• Exercise goal:
Repeat all the records, precisely as given.

• Records for the task:
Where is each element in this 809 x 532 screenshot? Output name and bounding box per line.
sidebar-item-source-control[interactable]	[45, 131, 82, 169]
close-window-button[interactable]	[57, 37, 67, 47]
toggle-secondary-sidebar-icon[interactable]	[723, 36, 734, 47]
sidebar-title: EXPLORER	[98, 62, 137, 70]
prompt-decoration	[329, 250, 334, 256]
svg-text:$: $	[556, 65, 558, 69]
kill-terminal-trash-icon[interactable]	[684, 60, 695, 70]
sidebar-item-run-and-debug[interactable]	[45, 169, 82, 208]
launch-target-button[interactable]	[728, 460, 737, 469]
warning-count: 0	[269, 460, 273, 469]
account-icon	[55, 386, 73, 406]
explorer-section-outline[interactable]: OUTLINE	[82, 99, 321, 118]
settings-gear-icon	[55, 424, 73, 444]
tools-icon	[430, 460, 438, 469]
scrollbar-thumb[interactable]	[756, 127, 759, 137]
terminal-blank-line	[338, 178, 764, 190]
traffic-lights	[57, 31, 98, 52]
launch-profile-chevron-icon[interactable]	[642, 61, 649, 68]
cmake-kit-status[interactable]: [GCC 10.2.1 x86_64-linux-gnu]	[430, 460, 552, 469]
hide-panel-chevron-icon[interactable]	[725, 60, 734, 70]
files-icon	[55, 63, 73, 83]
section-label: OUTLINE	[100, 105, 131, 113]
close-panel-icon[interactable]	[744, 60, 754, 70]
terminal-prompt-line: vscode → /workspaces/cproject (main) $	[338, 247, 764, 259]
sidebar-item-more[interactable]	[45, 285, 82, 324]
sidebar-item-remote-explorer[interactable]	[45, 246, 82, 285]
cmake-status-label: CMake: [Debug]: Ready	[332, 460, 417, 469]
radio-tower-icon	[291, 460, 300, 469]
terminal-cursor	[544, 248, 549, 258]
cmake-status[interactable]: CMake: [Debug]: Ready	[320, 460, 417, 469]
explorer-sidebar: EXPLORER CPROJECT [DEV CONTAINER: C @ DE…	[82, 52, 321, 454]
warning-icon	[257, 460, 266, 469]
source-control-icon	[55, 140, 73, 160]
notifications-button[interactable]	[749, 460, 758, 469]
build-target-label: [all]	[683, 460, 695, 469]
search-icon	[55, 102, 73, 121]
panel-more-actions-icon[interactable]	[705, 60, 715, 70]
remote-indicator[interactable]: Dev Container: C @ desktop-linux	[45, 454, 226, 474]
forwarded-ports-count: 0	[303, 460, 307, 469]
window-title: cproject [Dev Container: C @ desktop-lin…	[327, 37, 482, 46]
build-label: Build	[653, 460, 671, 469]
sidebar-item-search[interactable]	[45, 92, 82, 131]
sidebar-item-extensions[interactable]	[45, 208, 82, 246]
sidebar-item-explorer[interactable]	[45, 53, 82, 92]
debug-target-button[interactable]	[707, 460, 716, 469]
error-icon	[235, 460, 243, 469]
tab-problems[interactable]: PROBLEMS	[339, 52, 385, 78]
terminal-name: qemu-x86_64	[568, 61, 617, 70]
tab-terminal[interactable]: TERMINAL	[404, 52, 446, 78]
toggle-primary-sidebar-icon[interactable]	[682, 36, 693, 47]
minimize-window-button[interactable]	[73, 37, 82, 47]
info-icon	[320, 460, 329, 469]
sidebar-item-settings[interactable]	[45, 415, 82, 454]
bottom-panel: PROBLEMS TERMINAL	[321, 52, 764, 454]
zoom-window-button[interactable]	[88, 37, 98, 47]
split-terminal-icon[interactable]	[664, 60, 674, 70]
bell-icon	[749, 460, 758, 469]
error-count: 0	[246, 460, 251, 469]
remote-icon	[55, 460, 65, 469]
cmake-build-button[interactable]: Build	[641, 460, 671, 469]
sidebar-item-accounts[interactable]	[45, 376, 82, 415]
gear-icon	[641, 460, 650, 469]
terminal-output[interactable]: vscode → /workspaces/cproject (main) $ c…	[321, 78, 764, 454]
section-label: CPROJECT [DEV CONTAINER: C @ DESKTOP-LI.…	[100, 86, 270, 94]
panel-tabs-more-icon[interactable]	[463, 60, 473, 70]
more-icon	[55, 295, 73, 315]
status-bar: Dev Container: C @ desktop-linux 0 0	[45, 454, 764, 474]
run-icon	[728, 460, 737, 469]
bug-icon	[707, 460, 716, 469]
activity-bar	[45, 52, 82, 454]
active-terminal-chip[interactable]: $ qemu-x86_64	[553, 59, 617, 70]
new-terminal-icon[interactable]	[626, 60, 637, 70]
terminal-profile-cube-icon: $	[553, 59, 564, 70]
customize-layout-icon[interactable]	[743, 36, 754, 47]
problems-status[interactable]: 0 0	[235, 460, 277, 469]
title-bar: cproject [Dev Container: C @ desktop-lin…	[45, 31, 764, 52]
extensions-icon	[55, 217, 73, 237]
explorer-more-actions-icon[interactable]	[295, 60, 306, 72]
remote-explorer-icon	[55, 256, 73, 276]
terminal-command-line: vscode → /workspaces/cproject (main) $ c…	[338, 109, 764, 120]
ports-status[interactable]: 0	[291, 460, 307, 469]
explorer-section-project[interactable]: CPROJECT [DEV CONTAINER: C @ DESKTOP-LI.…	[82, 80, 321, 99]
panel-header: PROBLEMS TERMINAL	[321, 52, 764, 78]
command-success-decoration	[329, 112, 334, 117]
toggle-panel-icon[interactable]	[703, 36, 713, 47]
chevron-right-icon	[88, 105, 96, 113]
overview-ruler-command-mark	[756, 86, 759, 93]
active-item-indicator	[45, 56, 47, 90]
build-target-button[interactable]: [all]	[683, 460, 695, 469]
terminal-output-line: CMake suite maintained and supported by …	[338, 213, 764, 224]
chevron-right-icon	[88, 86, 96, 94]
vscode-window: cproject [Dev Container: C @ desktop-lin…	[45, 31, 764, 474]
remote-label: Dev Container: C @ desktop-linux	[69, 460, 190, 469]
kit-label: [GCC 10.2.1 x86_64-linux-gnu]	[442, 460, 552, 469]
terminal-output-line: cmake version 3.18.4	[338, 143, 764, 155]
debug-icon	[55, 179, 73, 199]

• Task answer:
Where is each element in this 809 x 532 screenshot? Output name and bounding box per line.
sidebar-item-source-control[interactable]	[45, 131, 82, 169]
close-window-button[interactable]	[57, 37, 67, 47]
toggle-secondary-sidebar-icon[interactable]	[723, 36, 734, 47]
sidebar-title: EXPLORER	[98, 62, 137, 70]
prompt-decoration	[329, 250, 334, 256]
svg-text:$: $	[556, 65, 558, 69]
kill-terminal-trash-icon[interactable]	[684, 60, 695, 70]
sidebar-item-run-and-debug[interactable]	[45, 169, 82, 208]
launch-target-button[interactable]	[728, 460, 737, 469]
warning-count: 0	[269, 460, 273, 469]
account-icon	[55, 386, 73, 406]
explorer-section-outline[interactable]: OUTLINE	[82, 99, 321, 118]
settings-gear-icon	[55, 424, 73, 444]
tools-icon	[430, 460, 438, 469]
scrollbar-thumb[interactable]	[756, 127, 759, 137]
terminal-blank-line	[338, 178, 764, 190]
traffic-lights	[57, 31, 98, 52]
launch-profile-chevron-icon[interactable]	[642, 61, 649, 68]
cmake-kit-status[interactable]: [GCC 10.2.1 x86_64-linux-gnu]	[430, 460, 552, 469]
hide-panel-chevron-icon[interactable]	[725, 60, 734, 70]
files-icon	[55, 63, 73, 83]
section-label: OUTLINE	[100, 105, 131, 113]
close-panel-icon[interactable]	[744, 60, 754, 70]
terminal-prompt-line: vscode → /workspaces/cproject (main) $	[338, 247, 764, 259]
sidebar-item-more[interactable]	[45, 285, 82, 324]
sidebar-item-remote-explorer[interactable]	[45, 246, 82, 285]
cmake-status-label: CMake: [Debug]: Ready	[332, 460, 417, 469]
radio-tower-icon	[291, 460, 300, 469]
terminal-cursor	[544, 248, 549, 258]
cmake-status[interactable]: CMake: [Debug]: Ready	[320, 460, 417, 469]
explorer-sidebar: EXPLORER CPROJECT [DEV CONTAINER: C @ DE…	[82, 52, 321, 454]
warning-icon	[257, 460, 266, 469]
source-control-icon	[55, 140, 73, 160]
notifications-button[interactable]	[749, 460, 758, 469]
build-target-label: [all]	[683, 460, 695, 469]
search-icon	[55, 102, 73, 121]
panel-more-actions-icon[interactable]	[705, 60, 715, 70]
remote-indicator[interactable]: Dev Container: C @ desktop-linux	[45, 454, 226, 474]
forwarded-ports-count: 0	[303, 460, 307, 469]
window-title: cproject [Dev Container: C @ desktop-lin…	[327, 37, 482, 46]
build-label: Build	[653, 460, 671, 469]
sidebar-item-search[interactable]	[45, 92, 82, 131]
sidebar-item-extensions[interactable]	[45, 208, 82, 246]
sidebar-item-explorer[interactable]	[45, 53, 82, 92]
debug-target-button[interactable]	[707, 460, 716, 469]
error-icon	[235, 460, 243, 469]
tab-problems[interactable]: PROBLEMS	[339, 52, 385, 78]
terminal-name: qemu-x86_64	[568, 61, 617, 70]
tab-terminal[interactable]: TERMINAL	[404, 52, 446, 78]
toggle-primary-sidebar-icon[interactable]	[682, 36, 693, 47]
minimize-window-button[interactable]	[73, 37, 82, 47]
info-icon	[320, 460, 329, 469]
sidebar-item-settings[interactable]	[45, 415, 82, 454]
bottom-panel: PROBLEMS TERMINAL	[321, 52, 764, 454]
zoom-window-button[interactable]	[88, 37, 98, 47]
split-terminal-icon[interactable]	[664, 60, 674, 70]
bell-icon	[749, 460, 758, 469]
error-count: 0	[246, 460, 251, 469]
remote-icon	[55, 460, 65, 469]
cmake-build-button[interactable]: Build	[641, 460, 671, 469]
sidebar-item-accounts[interactable]	[45, 376, 82, 415]
gear-icon	[641, 460, 650, 469]
terminal-output[interactable]: vscode → /workspaces/cproject (main) $ c…	[321, 78, 764, 454]
section-label: CPROJECT [DEV CONTAINER: C @ DESKTOP-LI.…	[100, 86, 270, 94]
panel-tabs-more-icon[interactable]	[463, 60, 473, 70]
more-icon	[55, 295, 73, 315]
status-bar: Dev Container: C @ desktop-linux 0 0	[45, 454, 764, 474]
run-icon	[728, 460, 737, 469]
bug-icon	[707, 460, 716, 469]
activity-bar	[45, 52, 82, 454]
active-terminal-chip[interactable]: $ qemu-x86_64	[553, 59, 617, 70]
new-terminal-icon[interactable]	[626, 60, 637, 70]
terminal-profile-cube-icon: $	[553, 59, 564, 70]
customize-layout-icon[interactable]	[743, 36, 754, 47]
problems-status[interactable]: 0 0	[235, 460, 277, 469]
title-bar: cproject [Dev Container: C @ desktop-lin…	[45, 31, 764, 52]
extensions-icon	[55, 217, 73, 237]
explorer-more-actions-icon[interactable]	[295, 60, 306, 72]
remote-explorer-icon	[55, 256, 73, 276]
terminal-command-line: vscode → /workspaces/cproject (main) $ c…	[338, 109, 764, 120]
ports-status[interactable]: 0	[291, 460, 307, 469]
explorer-section-project[interactable]: CPROJECT [DEV CONTAINER: C @ DESKTOP-LI.…	[82, 80, 321, 99]
panel-header: PROBLEMS TERMINAL	[321, 52, 764, 78]
command-success-decoration	[329, 112, 334, 117]
toggle-panel-icon[interactable]	[703, 36, 713, 47]
chevron-right-icon	[88, 105, 96, 113]
overview-ruler-command-mark	[756, 86, 759, 93]
active-item-indicator	[45, 56, 47, 90]
build-target-button[interactable]: [all]	[683, 460, 695, 469]
terminal-output-line: CMake suite maintained and supported by …	[338, 213, 764, 224]
chevron-right-icon	[88, 86, 96, 94]
vscode-window: cproject [Dev Container: C @ desktop-lin…	[45, 31, 764, 474]
remote-label: Dev Container: C @ desktop-linux	[69, 460, 190, 469]
kit-label: [GCC 10.2.1 x86_64-linux-gnu]	[442, 460, 552, 469]
terminal-output-line: cmake version 3.18.4	[338, 143, 764, 155]
debug-icon	[55, 179, 73, 199]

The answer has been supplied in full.